Home improvement TV shows are increasingly inspiring budding grand designers to use shipping containers to extend their properties in Ipswich.

Ipswich Borough Council has warned of the “detrimental impact” this is having on the local area with notable cases in the west of the town in a new report.

After a terraced house homeowner put a container in their garden, several complaints were made to IBC.

IBC said in a report: “Initially this appeared totally out of place, but following planning permission for its conversion which included a condition requiring it to be clad, its visual impact has been greatly reduced so as not to adversely affect the amenity of the area.”

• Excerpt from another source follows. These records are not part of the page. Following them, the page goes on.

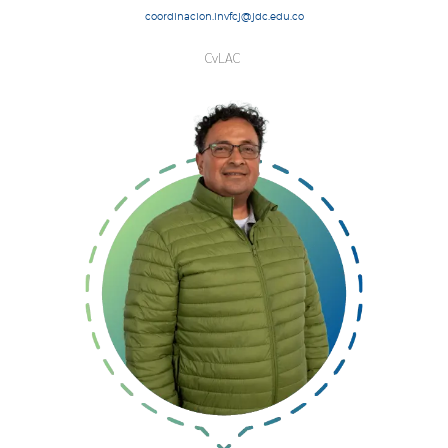
coordinacion.invfcj@jdc.edu.co
CvLAC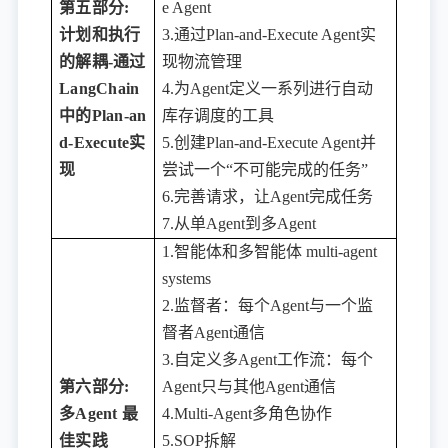
第五部分
:
e Agent
计划和执行
3.通过Plan-and-Execute Agent实
的解耦-通过
现物流管理
LangChain
4.为Agent定义一系列进行自动
中的Plan-an
库存调度的工具
d-Execute实
5.创建Plan-and-Execute Agent并
现
尝试一个“不可能完成的任务”
6.完善请求，让Agent完成任务
7.从单Agent到多Agent
1.智能体和多智能体 multi-agent
systems
2.监督者：每个Agent与一个监
督者Agent通信
3.自定义多Agent工作流：每个
第六部分
:
Agent只与其他Agent通信
多Agent 最
4.Multi-Agent多角色协作
佳实践
5.SOP拆解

More warnings have been sent to others in Ipswich, placing two of these containers in gardens for storage and another in a school field by residents’ properties.

“The planning enforcement department is noticing an increasing number of shipping containers being obtained for a range of commercial and domestic uses,” IBC said in the report.

“This trend might be driven by recent television programmes, which demonstrate how these can be easily converted into outbuildings in residential settings or used as effective low-cost commercial storage.”

Portable Space in Stowmarket, which sells containers, also warns customers that planning permission is needed to place shipping containers in their garden.

Ian Stringer, production manager at Portable Space, said: “Getting planning permissions to make home-based containers is not very cost-effective.

“They feel they are building themselves a home and they do make really nice homes once they are converted.

“If they are asking us to work on them we would steer them in the right direction.

“Building work needs to be done and then there is the planning permission.

“It’s not a huge trend we’ve seen.”

Builders in Ipswich have all seen wood, copper and other materials prices soar at the end of 2020 by a quarter.

This may be one reason that many homeowners could be turning to shipping container extensions may lie in the increased building costs.

It might also be a way to cheaply sell on empty shipping containers, which have increasingly been a feature in fields near main roads in Suffolk.